Once again, the heated atmosphere in dealing with the country's Catholic bishops was evident. Last week, they dared to take an almost historic step: a pastoral letter distributed on Friday by the Archbishop of Harare, Robert Ndlovu, and six of his co-workers for the first time clearly identifies all of the country's social, political and economic problems - and just as clearly highlights the government's guilt .
Such a sign is important for the population, because the church is held in high regard in Zimbabwean society, says Desire Nzisabira from the Catholic aid organization Misereor. "The people now feel supported and are also mobilizing for the bishops." This could lead to a change, but the church representatives would also put themselves in danger.

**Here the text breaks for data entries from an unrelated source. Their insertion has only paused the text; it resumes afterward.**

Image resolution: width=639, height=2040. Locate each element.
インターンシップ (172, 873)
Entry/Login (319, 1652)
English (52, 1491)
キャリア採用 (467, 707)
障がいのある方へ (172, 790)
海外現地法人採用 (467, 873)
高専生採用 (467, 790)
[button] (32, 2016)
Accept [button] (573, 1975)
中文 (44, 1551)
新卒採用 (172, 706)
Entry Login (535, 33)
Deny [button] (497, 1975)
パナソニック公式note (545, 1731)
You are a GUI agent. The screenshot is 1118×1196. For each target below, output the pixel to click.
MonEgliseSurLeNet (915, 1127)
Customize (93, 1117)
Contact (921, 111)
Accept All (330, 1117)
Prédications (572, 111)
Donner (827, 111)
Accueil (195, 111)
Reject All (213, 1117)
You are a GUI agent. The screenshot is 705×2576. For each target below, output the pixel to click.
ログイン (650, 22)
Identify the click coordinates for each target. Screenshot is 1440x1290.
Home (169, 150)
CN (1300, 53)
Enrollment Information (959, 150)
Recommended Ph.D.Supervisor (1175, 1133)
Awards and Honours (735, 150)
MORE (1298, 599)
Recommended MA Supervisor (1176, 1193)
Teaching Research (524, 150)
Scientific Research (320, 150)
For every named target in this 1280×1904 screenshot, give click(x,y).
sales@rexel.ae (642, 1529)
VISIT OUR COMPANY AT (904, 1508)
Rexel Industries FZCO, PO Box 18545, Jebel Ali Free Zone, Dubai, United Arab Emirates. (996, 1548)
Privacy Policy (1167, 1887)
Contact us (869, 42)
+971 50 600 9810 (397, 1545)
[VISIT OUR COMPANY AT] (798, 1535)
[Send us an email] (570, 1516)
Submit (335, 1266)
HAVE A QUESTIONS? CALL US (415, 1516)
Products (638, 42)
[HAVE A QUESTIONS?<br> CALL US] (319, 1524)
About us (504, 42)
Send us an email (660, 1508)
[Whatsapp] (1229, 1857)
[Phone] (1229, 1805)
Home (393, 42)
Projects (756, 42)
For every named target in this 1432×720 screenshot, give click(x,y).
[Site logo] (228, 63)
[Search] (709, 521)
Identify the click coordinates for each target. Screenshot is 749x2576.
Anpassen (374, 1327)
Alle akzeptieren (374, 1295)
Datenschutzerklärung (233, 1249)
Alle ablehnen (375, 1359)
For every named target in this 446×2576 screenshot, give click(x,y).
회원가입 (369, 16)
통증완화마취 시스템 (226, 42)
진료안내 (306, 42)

Catholic Church so far not a target of reprisals
Unlike the political opposition, the Catholic Church in Zimbabwe has not been the target of reprisals by the government, at least so far. The former ruler Robert Mugabe attended a Jesuit school, where he later worked as a teacher. He was also a frequent guest at the Holy See in Rome. During his reign, the autocrat liked to portray himself as an avowed Catholic.
Only once did a conflict between the President and the then Archbishop of Bulawayo, Puis Alick Ncube, cause major waves.
Presumably bogus testimonies were intended to demonstrate the clergy's relationship with a married woman. Ultimately, Ncube resigned from his position. The bishops then behaved somewhat more cautiously towards Mugabe's government. With the new advance that is now over. "The bishops see that it cannot go on like this. They say that the government is starving the people," said Nzisabira.
But he too fears that the previous sparing of the church could soon be over. Statements such as recently made by Information Minister Monica Mutsvangwa, who described Ndlovu as a "vicious" influencer who wanted to divide Zimbabwe for his criticism of the regime, left nothing to be hoped for. "The local church now urgently needs support," emphasizes Nzisabira.